- 250g strong white bread flour
- 25g butter
- 1tsp easy-bake yeast
- Beaten egg, to glaze
Sift the flour into a large mixing bowl. Add a pinch of salt and mix together. Add the butter and rub it into the flour with your fingertips until completely combined.
Stir the yeast into the flour and make a well in the centre. Add 120-140ml warm water (see Warm to it, on p19) and mix to a soft dough.
Turn the dough out onto a lightly floured surface; knead for 8-10 mins until smooth and elastic (see How to knead, opposite). When ready, it’ll spring back easily when gently pressed.

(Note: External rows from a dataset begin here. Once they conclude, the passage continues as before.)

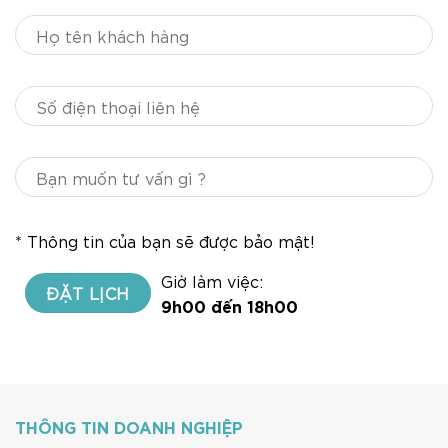
* Thông tin của bạn sẽ được bảo mật!
Giờ làm việc:
9h00 đến 18h00
THÔNG TIN DOANH NGHIỆP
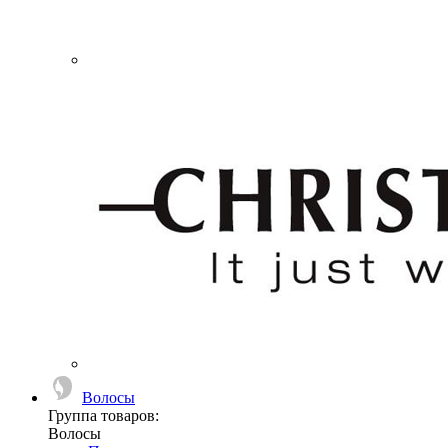
Волосы
Группа товаров:
Волосы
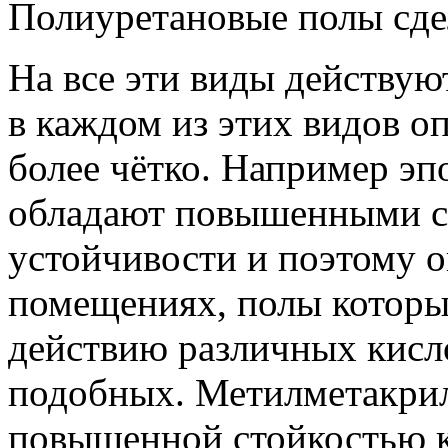
Полиуретановые полы сде
На все эти виды действую
в каждом из этих видов о
более чётко. Например э
обладают повышенными с
устойчивости и поэтому о
помещениях, полы которы
действию различных кисл
подобных. Метилметакри
повышенной стойкостью к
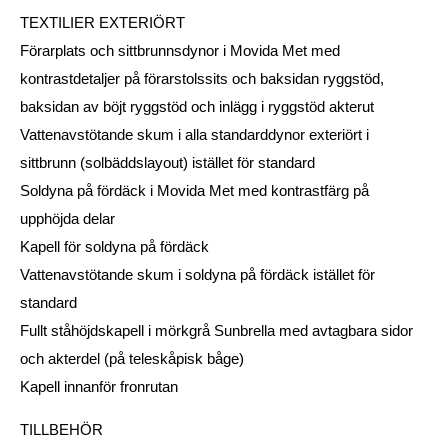
TEXTILIER EXTERIÖRT
Förarplats och sittbrunnsdynor i Movida Met med
kontrastdetaljer på förarstolssits och baksidan ryggstöd,
baksidan av böjt ryggstöd och inlägg i ryggstöd akterut
Vattenavstötande skum i alla standarddynor exteriört i
sittbrunn (solbäddslayout) istället för standard
Soldyna på fördäck i Movida Met med kontrastfärg på
upphöjda delar
Kapell för soldyna på fördäck
Vattenavstötande skum i soldyna på fördäck istället för
standard
Fullt ståhöjdskapell i mörkgrå Sunbrella med avtagbara sidor
och akterdel (på teleskåpisk båge)
Kapell innanför fronrutan
TILLBEHÖR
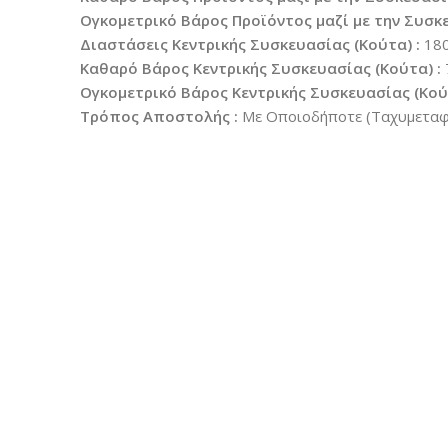
Ογκομετρικό Βάρος Προϊόντος μαζί με την Συσκε
Διαστάσεις Κεντρικής Συσκευασίας (Κούτα) :
180
Καθαρό Βάρος Κεντρικής Συσκευασίας (Κούτα) :
Ογκομετρικό Βάρος Κεντρικής Συσκευασίας (Κούτ
Τρόπος Αποστολής :
Με Οποιοδήποτε (Ταχυμεταφο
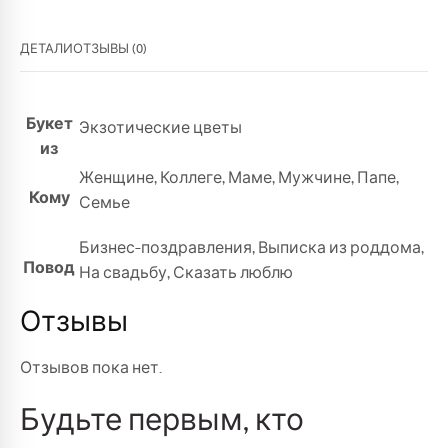
ДЕТАЛИ
ОТЗЫВЫ (0)
Букет
Экзотические цветы
из
Женщине
,
Коллеге
,
Маме
,
Мужчине
,
Папе
,
Кому
Семье
Бизнес-поздравления
,
Выписка из роддома
,
Повод
На свадьбу
,
Сказать люблю
Отзывы
Отзывов пока нет.
Будьте первым, кто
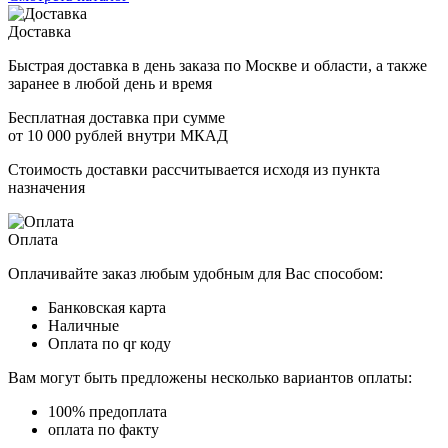
Доставка
Быстрая доставка в день заказа по Москве и области, а также
заранее в любой день и время
Бесплатная доставка при сумме
от 10 000 рублей внутри МКАД
Стоимость доставки рассчитывается исходя из пункта
назначения
Оплата
Оплачивайте заказ любым удобным для Вас способом:
Банковская карта
Наличные
Оплата по qr коду
Вам могут быть предложены несколько вариантов оплаты:
100% предоплата
оплата по факту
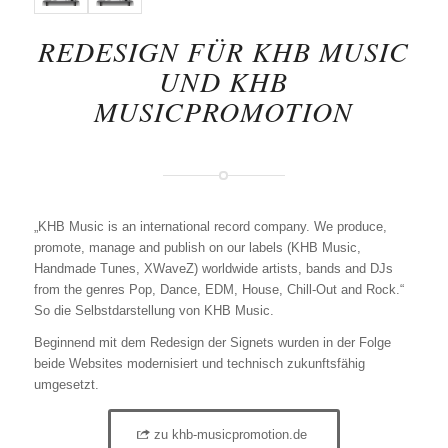
REDESIGN FÜR KHB MUSIC
UND KHB
MUSICPROMOTION
„KHB Music is an international record company. We produce,
promote, manage and publish on our labels (KHB Music,
Handmade Tunes, XWaveZ) worldwide artists, bands and DJs
from the genres Pop, Dance, EDM, House, Chill-Out and Rock.“
So die Selbstdarstellung von KHB Music.
Beginnend mit dem Redesign der Signets wurden in der Folge
beide Websites modernisiert und technisch zukunftsfähig
umgesetzt.
zu khb-musicpromotion.de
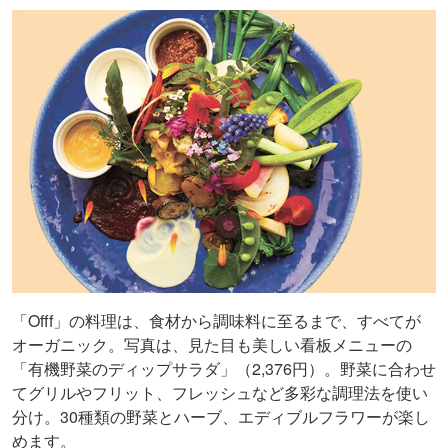
「Offf」の料理は、食材から調味料に至るまで、すべてが
オーガニック。写真は、見た目も美しい看板メニューの
「有機野菜のディップサラダ」（2,376円）。野菜に合わせ
てグリルやフリット、フレッシュなど多彩な調理法を使い
分け。30種類の野菜とハーブ、エディブルフラワーが楽し
めます。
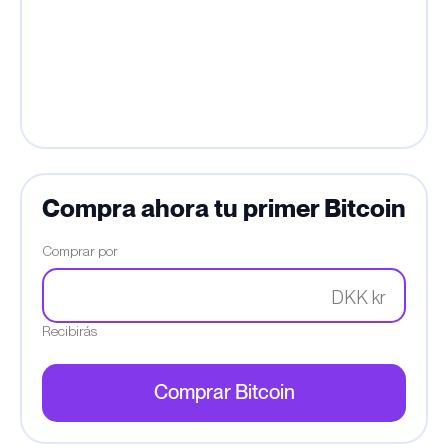
Compra ahora tu primer Bitcoin
Comprar por
DKK kr
Recibirás
Comprar Bitcoin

Place the dough in a clean bowl and cover with lightly oiled clingfilm. Leave in a warm place to prove (rise) for about 1 hourr or until it has doubled in size.
Re-knead dough for 1 min, then divide into 8. Shape into rolls (see overleaf), put on a lightly oiled baking sheet and cover loosely with lightly oiled clingfilm.

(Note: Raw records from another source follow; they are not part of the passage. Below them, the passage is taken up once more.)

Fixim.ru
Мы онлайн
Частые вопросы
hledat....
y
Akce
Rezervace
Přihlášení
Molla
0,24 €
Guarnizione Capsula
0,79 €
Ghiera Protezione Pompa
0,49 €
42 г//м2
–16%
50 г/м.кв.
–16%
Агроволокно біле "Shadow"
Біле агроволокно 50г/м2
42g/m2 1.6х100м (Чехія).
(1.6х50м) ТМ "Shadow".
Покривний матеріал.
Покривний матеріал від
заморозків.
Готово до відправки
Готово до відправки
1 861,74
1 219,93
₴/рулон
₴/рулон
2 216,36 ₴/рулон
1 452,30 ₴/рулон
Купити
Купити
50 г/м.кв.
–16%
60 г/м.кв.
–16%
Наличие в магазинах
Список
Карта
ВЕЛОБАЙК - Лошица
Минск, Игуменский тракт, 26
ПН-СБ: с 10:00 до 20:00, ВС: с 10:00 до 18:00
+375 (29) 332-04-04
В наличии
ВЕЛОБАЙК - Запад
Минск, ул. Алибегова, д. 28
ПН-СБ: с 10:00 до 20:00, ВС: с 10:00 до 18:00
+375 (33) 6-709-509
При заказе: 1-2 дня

Leave in a warm place to prove for 35-45 mins or until the rolls have increased in size by about a third.
Preheat the oven to 200C/180C Fan/Gas 6. Brush the rolls with the beaten egg and sprinkle with the toppings, if using.
Bake for 10-15 mins. When they’re cooked, the base of the rolls will sound hollow when gently tapped. Serve them warm or cold – they’re best eaten on the same day that they were made.
Top tip: The liquid you add to the flour needs to be warm in order to activate the yeast – but if it’s too hot you’ll kill it. To get the right temperature, mix 1 part boiling water with 2 parts cold water.
How to knead: Kneading dough develops gluten in the flour, essential for giving bread its distinctive structure. Put the dough on a floured surface and stretch it out with the heel of your hand. Turn the dough, fold and repeat for 8-10 mins until you have a smooth, elastic dough.